Collected data entries
----------
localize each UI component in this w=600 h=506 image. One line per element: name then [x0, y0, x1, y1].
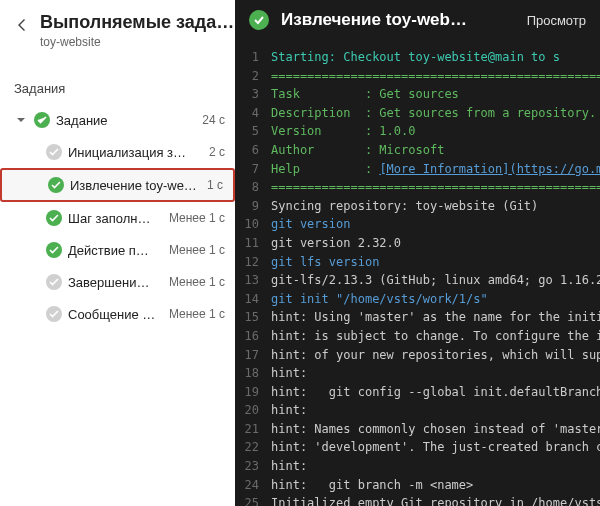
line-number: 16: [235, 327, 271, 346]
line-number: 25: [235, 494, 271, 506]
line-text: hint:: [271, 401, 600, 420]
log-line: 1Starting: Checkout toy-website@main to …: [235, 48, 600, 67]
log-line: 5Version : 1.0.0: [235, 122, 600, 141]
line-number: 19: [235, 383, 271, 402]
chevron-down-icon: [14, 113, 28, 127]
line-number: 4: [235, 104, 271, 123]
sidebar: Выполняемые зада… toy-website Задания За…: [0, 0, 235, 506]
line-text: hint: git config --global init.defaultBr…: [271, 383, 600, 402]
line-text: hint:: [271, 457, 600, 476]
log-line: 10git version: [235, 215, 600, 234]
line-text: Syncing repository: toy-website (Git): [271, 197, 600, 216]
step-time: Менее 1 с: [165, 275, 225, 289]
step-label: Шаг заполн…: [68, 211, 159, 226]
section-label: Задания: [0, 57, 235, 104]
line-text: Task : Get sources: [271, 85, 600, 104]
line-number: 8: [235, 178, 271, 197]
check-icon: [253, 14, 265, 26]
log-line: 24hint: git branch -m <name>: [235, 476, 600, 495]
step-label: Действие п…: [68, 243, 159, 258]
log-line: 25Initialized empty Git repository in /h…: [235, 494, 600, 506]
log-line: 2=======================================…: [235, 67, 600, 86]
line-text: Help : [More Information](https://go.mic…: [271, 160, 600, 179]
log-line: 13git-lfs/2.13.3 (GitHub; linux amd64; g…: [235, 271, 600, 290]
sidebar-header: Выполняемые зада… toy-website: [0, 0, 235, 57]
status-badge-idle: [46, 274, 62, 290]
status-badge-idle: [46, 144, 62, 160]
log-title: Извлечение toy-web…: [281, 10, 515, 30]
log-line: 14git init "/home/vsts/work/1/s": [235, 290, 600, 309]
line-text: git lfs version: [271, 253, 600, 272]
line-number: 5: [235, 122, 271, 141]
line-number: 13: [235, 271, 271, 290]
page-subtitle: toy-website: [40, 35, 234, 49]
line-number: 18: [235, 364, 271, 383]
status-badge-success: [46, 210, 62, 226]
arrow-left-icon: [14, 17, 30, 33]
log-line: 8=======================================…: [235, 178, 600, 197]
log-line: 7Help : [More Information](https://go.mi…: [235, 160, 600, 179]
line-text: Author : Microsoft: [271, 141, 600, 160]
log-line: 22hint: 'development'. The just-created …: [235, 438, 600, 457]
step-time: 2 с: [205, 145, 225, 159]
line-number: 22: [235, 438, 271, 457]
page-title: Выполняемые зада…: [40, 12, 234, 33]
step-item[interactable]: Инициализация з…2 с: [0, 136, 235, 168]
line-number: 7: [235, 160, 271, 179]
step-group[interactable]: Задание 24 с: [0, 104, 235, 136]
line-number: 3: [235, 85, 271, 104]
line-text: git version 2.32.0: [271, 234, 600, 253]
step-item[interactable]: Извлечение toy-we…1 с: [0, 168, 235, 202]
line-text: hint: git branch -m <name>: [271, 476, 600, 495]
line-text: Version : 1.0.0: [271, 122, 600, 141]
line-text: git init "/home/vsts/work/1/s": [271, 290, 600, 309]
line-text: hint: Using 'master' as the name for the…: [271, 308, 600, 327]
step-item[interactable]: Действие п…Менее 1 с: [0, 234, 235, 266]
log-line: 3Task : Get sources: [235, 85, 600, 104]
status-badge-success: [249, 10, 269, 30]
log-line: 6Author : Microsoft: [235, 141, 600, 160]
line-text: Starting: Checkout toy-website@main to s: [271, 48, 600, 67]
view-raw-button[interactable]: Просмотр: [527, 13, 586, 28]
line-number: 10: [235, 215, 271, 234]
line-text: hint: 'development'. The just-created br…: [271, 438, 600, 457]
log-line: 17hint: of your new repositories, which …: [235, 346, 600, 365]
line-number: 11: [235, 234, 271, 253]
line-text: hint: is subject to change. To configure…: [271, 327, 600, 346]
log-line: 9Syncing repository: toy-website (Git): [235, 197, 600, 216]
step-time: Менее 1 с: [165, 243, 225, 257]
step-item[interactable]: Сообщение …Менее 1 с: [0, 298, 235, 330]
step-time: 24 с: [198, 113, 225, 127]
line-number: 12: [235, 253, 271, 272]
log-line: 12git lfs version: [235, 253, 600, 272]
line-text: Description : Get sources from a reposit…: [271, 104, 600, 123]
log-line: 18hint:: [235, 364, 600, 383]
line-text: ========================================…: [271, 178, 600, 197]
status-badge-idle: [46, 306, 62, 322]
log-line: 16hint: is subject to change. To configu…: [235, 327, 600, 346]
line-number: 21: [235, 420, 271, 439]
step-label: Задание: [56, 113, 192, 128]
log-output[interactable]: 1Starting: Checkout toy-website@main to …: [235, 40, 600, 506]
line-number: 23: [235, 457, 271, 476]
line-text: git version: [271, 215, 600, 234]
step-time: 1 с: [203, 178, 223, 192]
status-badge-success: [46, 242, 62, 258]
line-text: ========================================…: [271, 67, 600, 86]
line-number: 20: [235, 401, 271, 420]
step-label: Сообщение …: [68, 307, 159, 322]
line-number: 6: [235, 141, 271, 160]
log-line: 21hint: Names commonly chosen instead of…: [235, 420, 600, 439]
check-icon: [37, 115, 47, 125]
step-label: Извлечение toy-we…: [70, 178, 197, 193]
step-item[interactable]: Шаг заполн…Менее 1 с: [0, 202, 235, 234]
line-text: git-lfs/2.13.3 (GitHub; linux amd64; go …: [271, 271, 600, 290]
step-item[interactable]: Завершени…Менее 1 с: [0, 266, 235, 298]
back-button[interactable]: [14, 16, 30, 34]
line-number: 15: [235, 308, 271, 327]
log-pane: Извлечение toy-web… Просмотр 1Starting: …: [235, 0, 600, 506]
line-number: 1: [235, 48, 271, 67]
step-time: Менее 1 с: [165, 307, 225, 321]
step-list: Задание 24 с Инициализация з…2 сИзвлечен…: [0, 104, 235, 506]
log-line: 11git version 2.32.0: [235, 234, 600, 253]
----------
▶ **TASK DETAILS**
Where a line in the records above contains the word "sidebar", include it in the count; state the total and nothing more.

▶ **REPLY TO THE EXERCISE**
2